The Parks Department launched an anti-littering campaign in May, hoping to change our wayward ways with trash. New Yorkers are champion litterers, as anyone who has visited the parks on a summer Monday morning knows. The Parks department says it picks up nearly 1,300 cubic yards of litter every day, a fact that it will dramatize with cubic-yard-sized plexiglas boxes (a new form of art installation?) The campaign is stressing public education, including children's anti-littering contests and clean-up projects. The department is posting signs in five languages warning of $100 fines for littering. Large groups that are required to hold permits will have their permits revoked if they leave a mess, as well as forfeit their clean-up bonds. It is not clear, however, whether there will be additional enforcement. On Staten Island, Borough President Guy Molinari launched his own anti-litter initiative two weeks earlier, but with more teeth: the assignment of ten specially designed sanitation cruisers as well as ticketing by the police.

Parade Grounds' New Duds

The construction of a new football field will kick off the restoration of the dismal playing fields in Brooklyn's Parade Grounds. Renovation plans also include new soccer, softball, baseball, and multi-purpose fields, basketball courts, a concession stand and a new playground. Drainage problems will be addressed and several fields will be covered with a new low-maintenance artificial turf. It is a happy ending to a controversy that erupted when the City decided to build a temporary minor-league stadium in the park. Brooklyn Borough President Howard Golden blocked the plan, refusing a compromise in which the City would have paid for fixing up the entire Parade Grounds. Now Golden has come through with $10 million that will make the complete restoration possible.

Anne Sounds Off

Anyone who cares about parks and open space and outdoor recreation should be drumming up support for a landmark piece of legislation now working its way through Congress. In May the House voted to dedicate, for the first time, nearly $3 billion a year in offshore oil revenue to a variety of park, wildlife and recreational needs, including the Land and Water Conservation Fund (LWCF). The receipts would go into a trust and could not be diverted elsewhere. The measure, called the Conservation and Reinvestment Act (CARA), passed overwhelmingly with bipartisan support, despite opposition from the House Republican leadership.

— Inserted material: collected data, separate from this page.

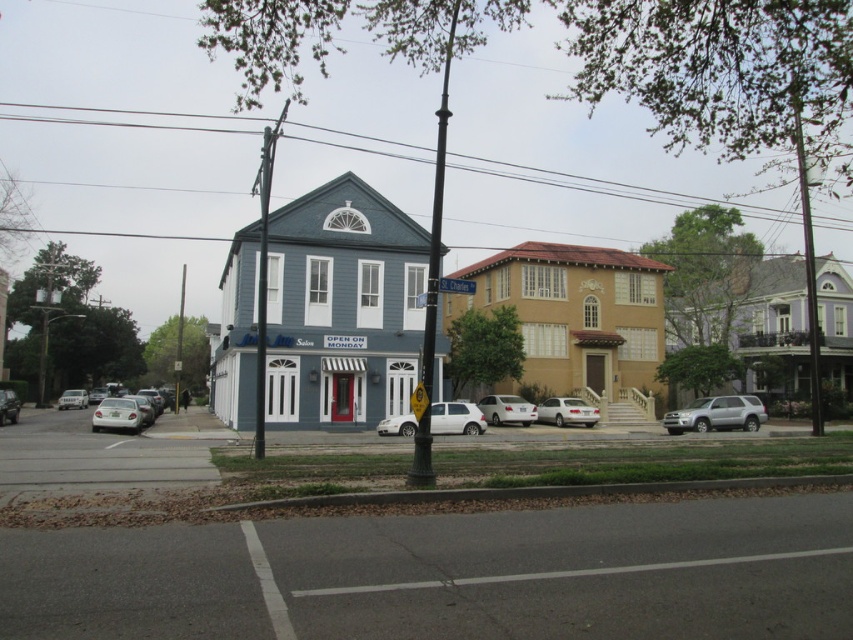 From the picture: You are standing on the sidewalk in the residential area and notice a white matte car at center. Based on its position, can you determine if it is parked legally according to standard parking regulations that require vehicles to be at least 30 cm away from the curb?

The white matte car at center is located at point coordinates that do not provide specific distance measurements from the curb. Without exact distance information, it is impossible to determine if it meets the 30 cm requirement.

You are a pedestrian standing on the sidewalk in the image. You see a white matte car at lower left and a metallic silver sedan at lower left. Which car is closer to the road edge marked by the white line?

The metallic silver sedan at lower left is closer to the road edge marked by the white line because the white matte car at lower left is to the right of it, meaning the silver sedan is positioned nearer to the edge.

You are a delivery person trying to determine which vehicle to park closer to the curb. The white matte car at lower left and the metallic silver sedan at lower left are both available. Which vehicle should you choose if you want to park in a space that requires the vehicle to be lower to the ground?

The white matte car at lower left has a lesser height compared to the metallic silver sedan at lower left, so you should choose the white matte car at lower left because it is lower to the ground and better suited for the parking space.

Beginning in 1964, when the LWCF was established, royalties from offshore oil and gas leases were supposed to go to federal land acquisition and matching grants to states for local parks and recreation. A fund called the Urban Park and Recreation Recovery Program (UPARR) was later set up to give matching grants for recreation projects in the inner cities. But in reality, oil receipts have been included in the general federal revenue that gets divvied up during the annual appropriations process, and actual funding for parks and recreation has never been close to what was authorized. Even so, many significant open space acquisitions and recreational projects in the New York were made possible by LWCF money -- a listing is available on the web site of Americans for Our Heritage and Recreation.

Looking at LWCF-funded projects in the five boroughs over the past thirty-five years, there is a noticeable pattern: many projects funded in the late 60s through the 70s, fewer in the 80s, virtually nothing in the 90s. For four years in the late 90s, Congress appropriated zero dollars state in matching grants.

If CARA becomes law, federal spending for conservation could not be held hostage to politics during the budget process. Every year the LWCF would automatically get $900 million, with half going to the states. Of this, $102 million would go to New York State, including $28 million for land acquisition. UPARR would receive $125 million annually.

CARA has broad public support, but could face opposition in the Senate, particularly from a small but vocal group of property-rights advocates. The bill is scheduled to be marked up in the Senate Energy and Natural Resources Committee in mid-June. With only about 40 working days left in this session of Congress, early consideration by the full Senate is important if the legislation is to be finalized this year.